La battaglia per la separazione delle carriere è, probabilmente, una lotta di retroguardia, stantia, inutile come, in fondo, finisce per riconoscere lo stesso ministro Nordio quando afferma che la separazione delle carriere sarebbe stata consustanziale al Codice Vassalli del 1988, imposta dal rito accusatorio. Quarant’anni di ritardo sono un gap incolmabile, un distacco irrecuperabile come proporsi di dissalare le falde di quella sfortunata città del Sud. Ha ragione qualche prestigioso pubblico ministero quando pretende di sottrarsi alla valutazione circa l’esito dei propri processi affermando che si è limitato a formulare richieste di cattura o di condanna e che sono stati i giudici a procedere, ad ammanettare, a condannare. È un gesto, sia consentito dirlo, di una qualche onestà intellettuale che, tuttavia, evidenzia quando convergenti siano ormai la cultura inquirente e quella giudicante, quanto profonda la contaminazione che si è realizzata in questi decenni nell'approccio al processo e alle sue finalità. E questo non è il frutto della sbandierata volontà egemonica di cui si accusa una parte della magistratura o di mere suggestioni mediatiche (al limite, spesso, dell’adorante propaganda) in favore di certi uffici o di singole toghe.
L’emergenza, le emergenze hanno inevitabilmente chiamato tutti alle armi, pubblici ministeri e giudici, rendendo lasco, flou, il controllo giurisdizionale e, si ripete, non per connivenza o soggezione, ma per il peggiore dei pasticci: per una condivisione intima nella lettura storica, sociale, politica e criminale della società italiana resa capillare dall’attività indispensabile delle correnti e dalla stessa formazione curata dalla magistratura nelle sue articolazioni centrali e periferiche.
La giurisdizione è un cuore pulsante, un apparato vitale in continua evoluzione, un centro spesso raffinato di elaborazioni anche complesse cui la governance politica del paese ha assegnato una centralità che, ora ( e non solo ora), spaventa, mette in fibrillazione, inquieta i reggitori politici dello Stato.
Insomma la magistratura ha un’ideologia nel senso più alto e nobile del termine che, poi, è anche la fonte delle degenerazioni autarchiche che si sono scoperte dopo decenni di tolleranza con l'accettazione di selezioni e cooptazioni opache.
L’omologazione dei criteri di interpretazione delle prove, l’affermazione di protocolli sanzionatori a maglie larghe come le misure di prevenzione, la tendenziale annessione di porzioni autorevoli e apicali della magistratura inquirente nelle strutture di sicurezza governativa, il successo dei modelli culturali e mediatici di interpretazione delle mafie, della corruzione costituiscono un plesso difficile da espugnare o anche solo riorientare.
La separazione per Costituzione delle carriere che - come ricorda l’Anm - si è di fatto realizzata con il diradarsi negli anni delle trasmigrazioni dal ruolo giudicante a quello inquirente, non è solo opinabile, ma a questo punto in larga misura anche inutile.
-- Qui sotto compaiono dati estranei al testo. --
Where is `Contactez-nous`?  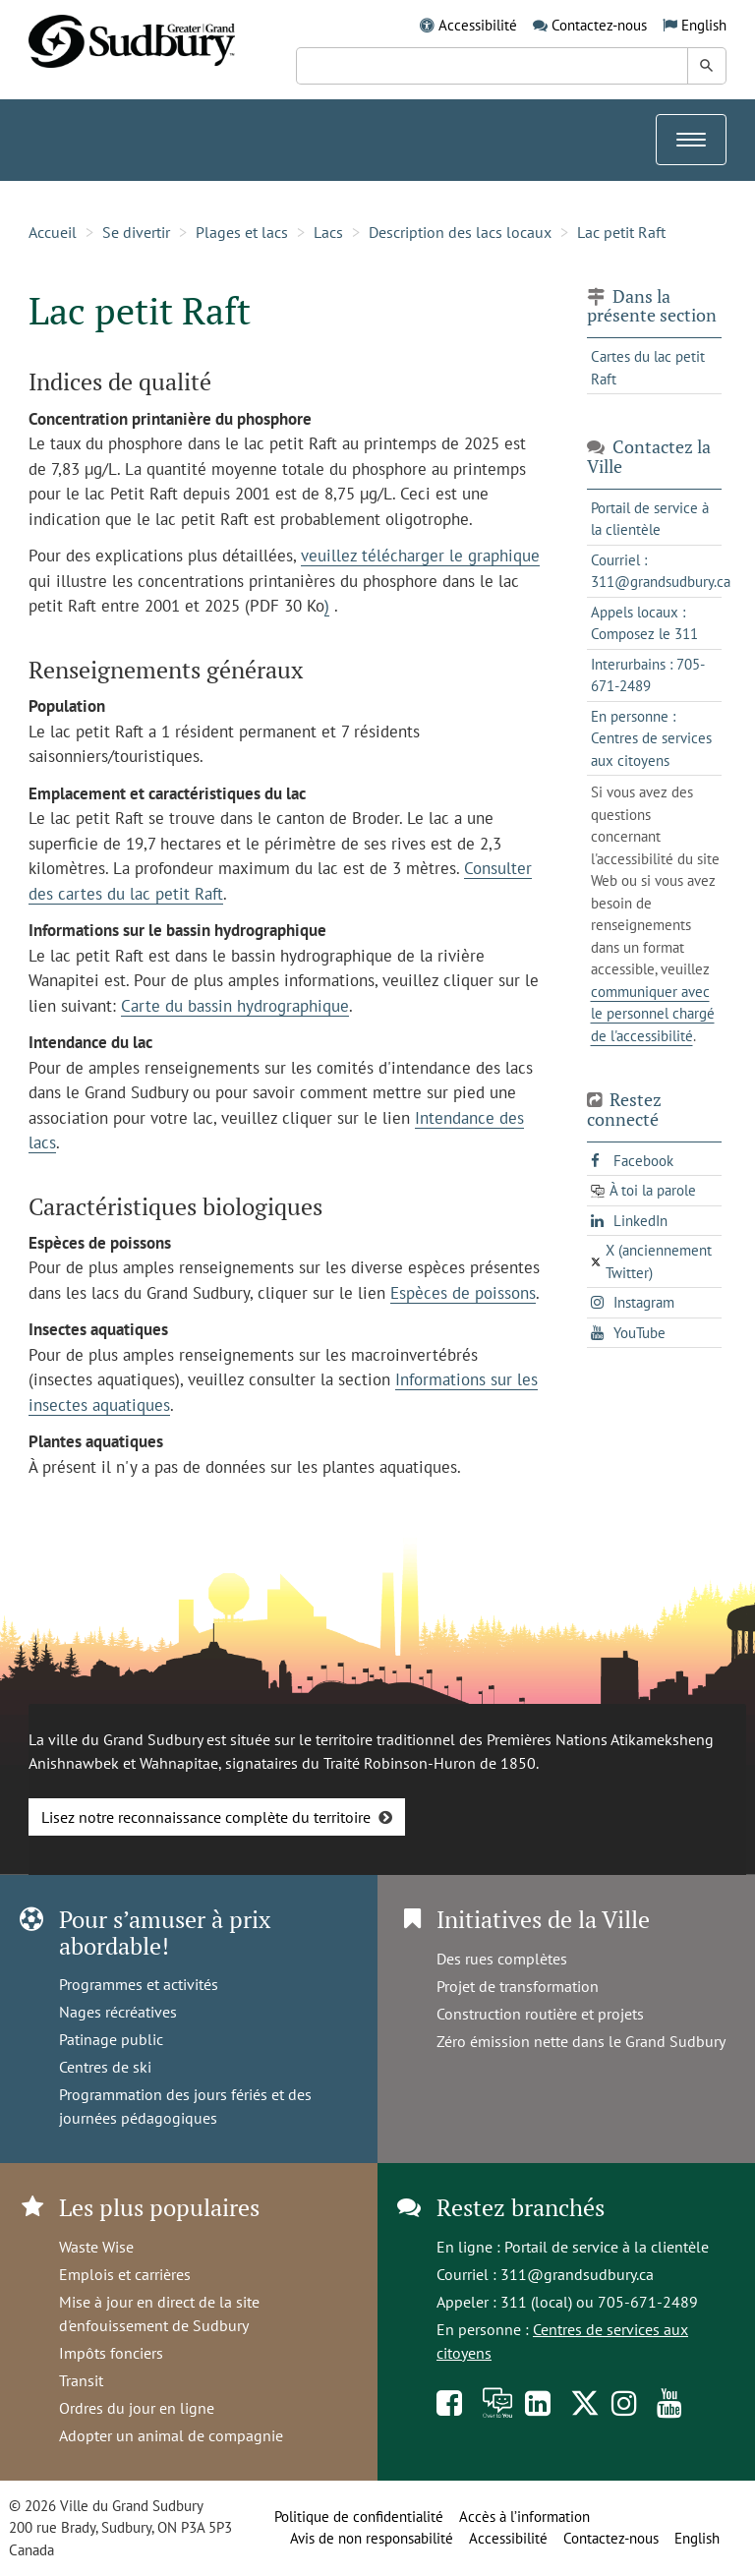 Contactez-nous is located at coordinates (599, 25).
Potrà soddisfare le istanze egalitarie dell’avvocatura penale, mitigare qualche contiguità di troppo, recare benefici tra un paio di decenni, ma non è in grado di alterare l’osmosi culturale e ideologica della corporazione. L’unica soluzione praticabile potrebbe essere quella di imporre percorsi formativi ravvicinati, se non in buona parte congiunti, tra le professioni giudiziarie in modo tale che una nuova, profonda contaminazione si possa realizzare tra tutti i protagonisti del processo penale. L’acqua resterà salata per un pezzo, ma qualche potabilizzatore si potrà pur piazzarlo.